Laparoscopic fundopliction(LF) has become the treatment of choice for patients who need surgery for gastroesophageal reflux disease(GERD). In this retrospective study, we outline our experience with laparoscopic fundoplication over a 10 year period.
Materials and Methods: From 1999 to 2008, 62 patients underwent a LF for GERD. Pre-operative evaluation consisted of endoscopy, a barium swallow, esophageal manometry and 24h pH monitoring. Patients were followed up every three months for the first year, twice in the second year and then annually. Follow up was by personal interview or telephonic conversation. The results of surgery were graded as good or poor as per a scoring system.
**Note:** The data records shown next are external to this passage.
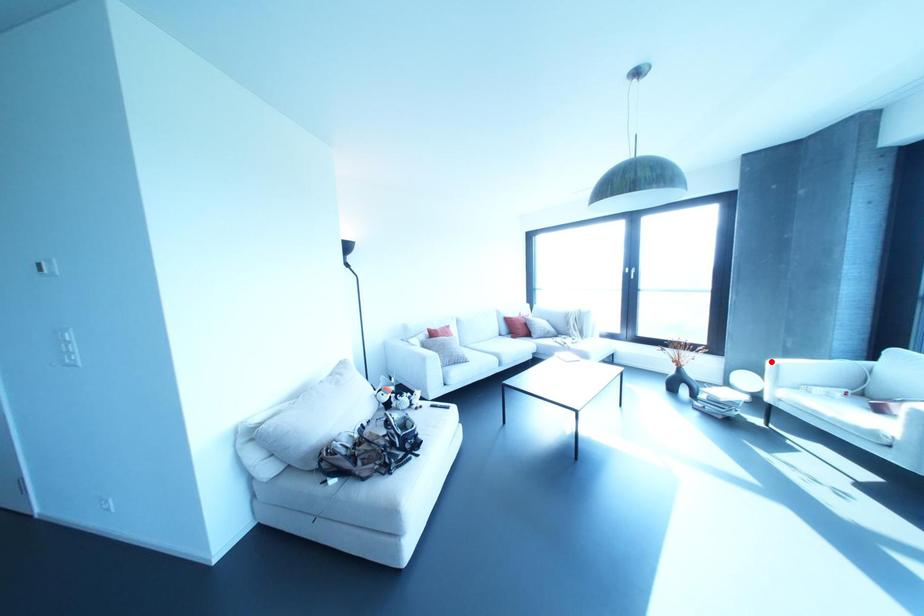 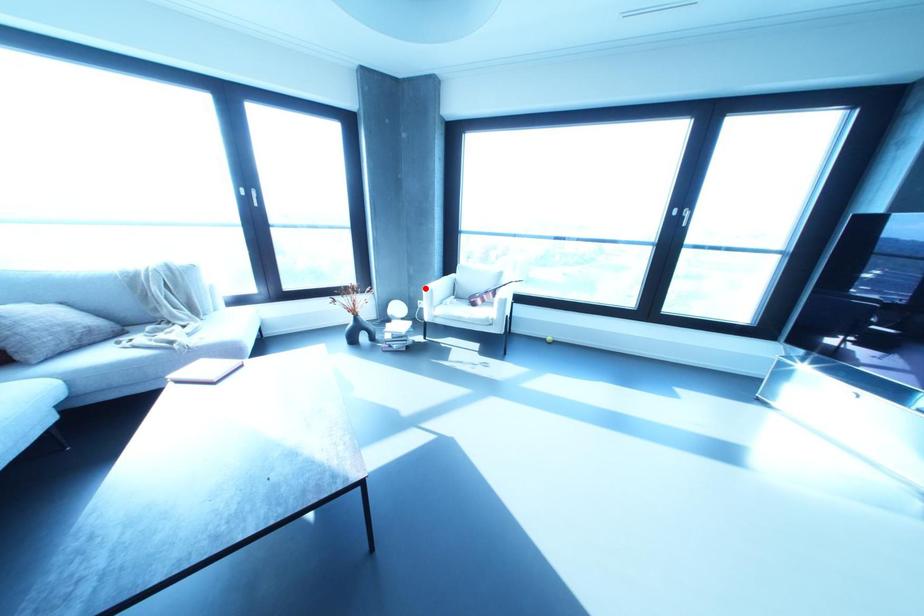 I am providing you with two images of the same scene from different viewpoints. A red point is marked on the first image and another point is marked on the second image. Does the point marked in image1 correspond to the same location as the one in image2?

Yes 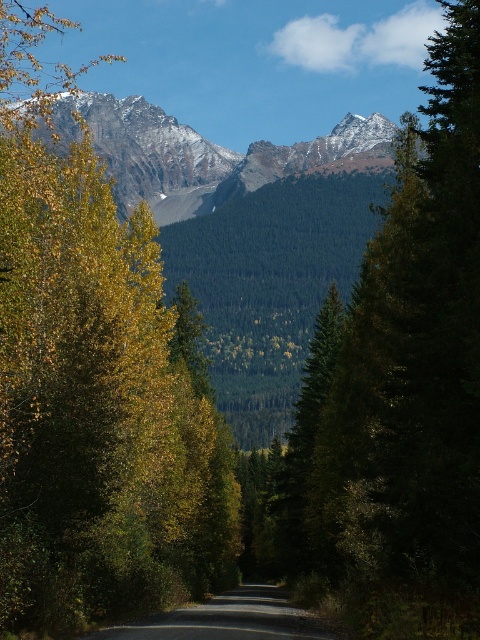 Between green matte tree at center and snowy rocky mountain range at upper center, which one is positioned higher?

snowy rocky mountain range at upper center

Does green matte tree at center appear over snowy rocky mountain range at upper center?

Incorrect, green matte tree at center is not positioned above snowy rocky mountain range at upper center.

Which is in front, point (468, 99) or point (343, 141)?

Point (468, 99)

This screenshot has width=480, height=640. Find the location of `green matte tree at center`. green matte tree at center is located at coordinates (399, 390).

Does green matte tree at center have a greater width compared to asphalt road at center?

Indeed, green matte tree at center has a greater width compared to asphalt road at center.

Who is more forward, (348,525) or (312,637)?

Point (312,637) is more forward.

You are a GUI agent. You are given a task and a screenshot of the screen. Output one action in this format:
    pyautogui.click(x=<x>, y=<y>)
    Task: Click on the green matte tree at center
    Image resolution: width=480 pixels, height=640 pixels.
    Given the screenshot: What is the action you would take?
    pyautogui.click(x=399, y=390)

Locate an element on the screen. This screenshot has height=640, width=480. green matte tree at center is located at coordinates (399, 390).

Is yellow-green foliage at left shorter than asphalt road at center?

In fact, yellow-green foliage at left may be taller than asphalt road at center.

Between point (24, 358) and point (220, 611), which one is positioned in front?

Positioned in front is point (24, 358).

This screenshot has width=480, height=640. Find the location of `yellow-green foliage at left`. yellow-green foliage at left is located at coordinates (96, 390). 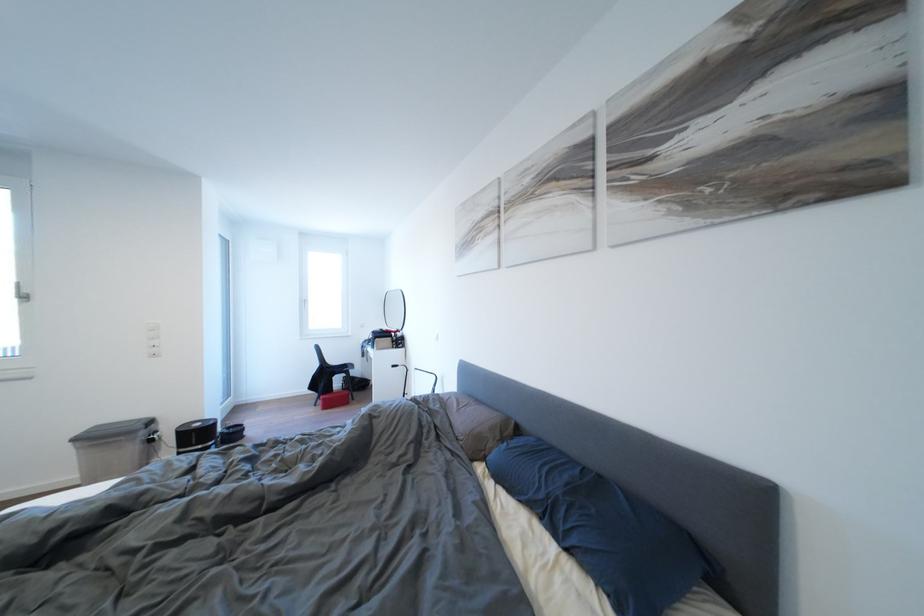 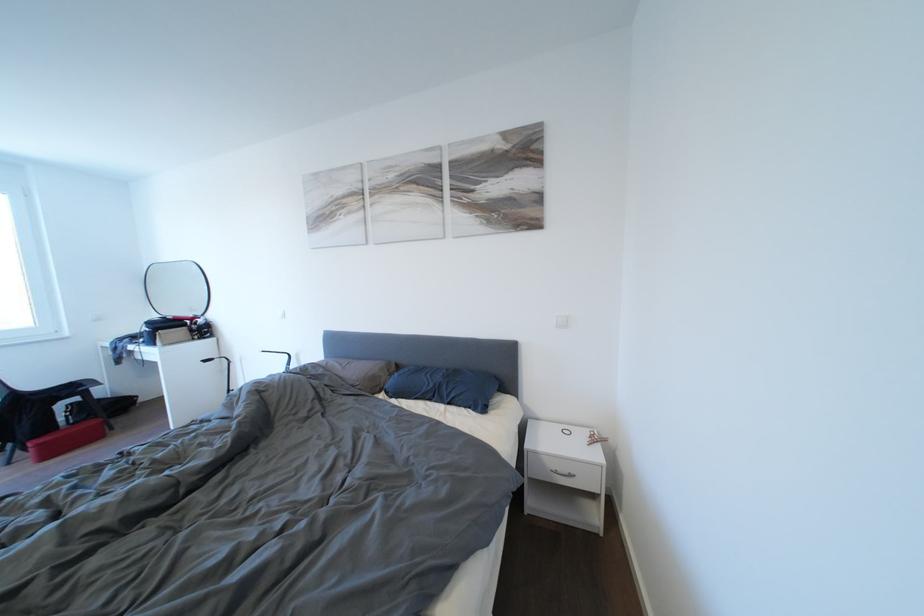 Where in the second image is the point corresponding to [332,405] from the first image?

(46, 450) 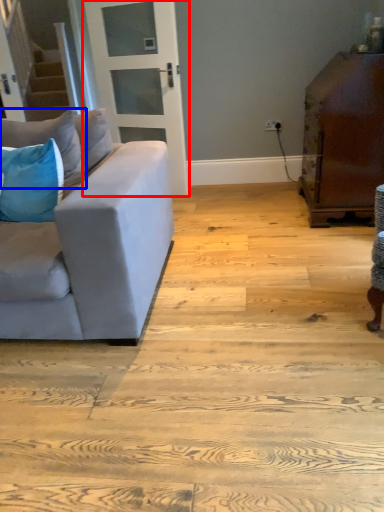 Question: Which of the following is the closest to the observer, door (highlighted by a red box) or pillow (highlighted by a blue box)?

Choices:
 (A) door
 (B) pillow

Answer: (B) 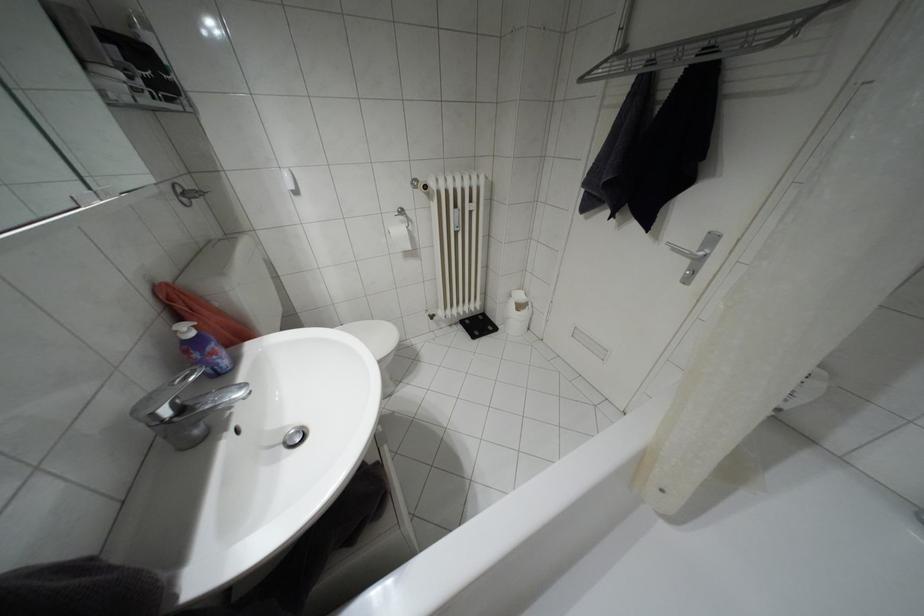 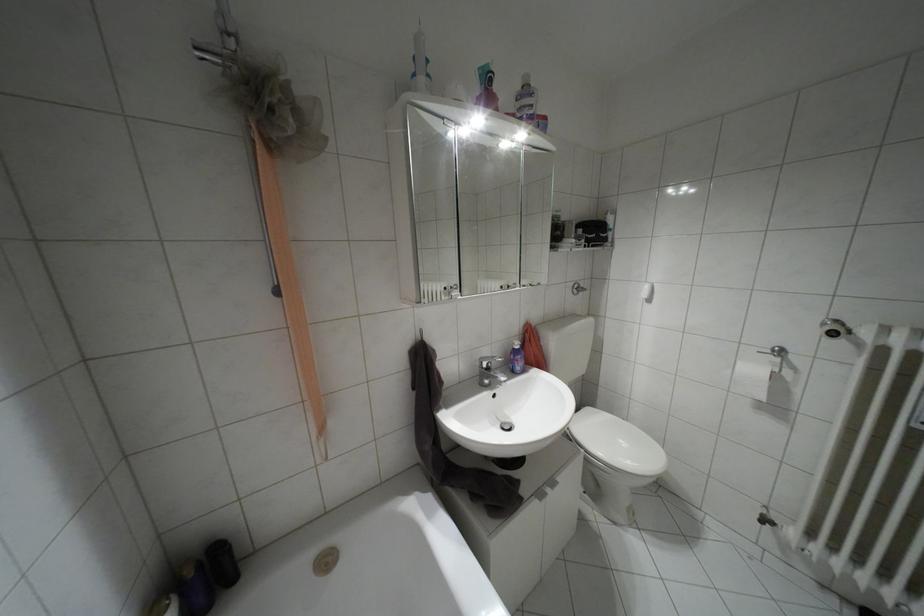 Question: Based on the continuous images, in which direction is the camera rotating? Reply with the corresponding letter.

Choices:
 (A) Left
 (B) Right
 (C) Up
 (D) Down

Answer: (A) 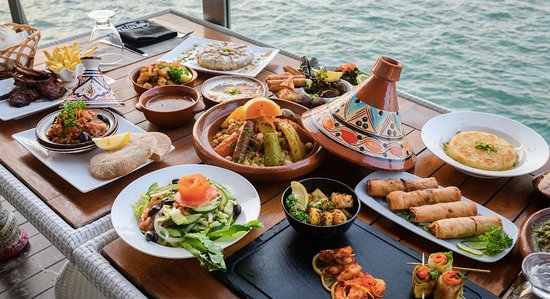 The image size is (550, 299). I want to click on bowl, so click(330, 184), click(244, 194), click(449, 121), click(205, 83), click(168, 90), click(132, 75), click(108, 120), click(531, 220), click(537, 183), click(536, 264).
Results: In 60 patients the operation was completed laparoscopically. In two patients the operation was converted to open(3.22%).Two patients had a big hiatal hernia. Eight patients had concomitant cholelithiasis and underwent cholecystectomy in the same operation. There were two intra-operative complications consisted of gastric fundus perforation. In one of them the operation was converted to open, in the other patient the operation was completed by laparoscopic access. Two patients had postoperative bleeding that stopped spontaneously. Three patients had mild postoperative dysphagia. There was no mortality. One patient underwent reoperation for incisional hernia. Two patients have been lost to follow up. Sixty patients have been followed up from six months to eight years. Fifty eight patients (93.5%) have had a good result from surgery. One patient had a poor result with wrap failure and she denied reoperation. One patient continued on PPIs.
Conclusion : LF gives good long-term results in patients with GERD. Strict selection criteria are necessary to optimize the results of surgery.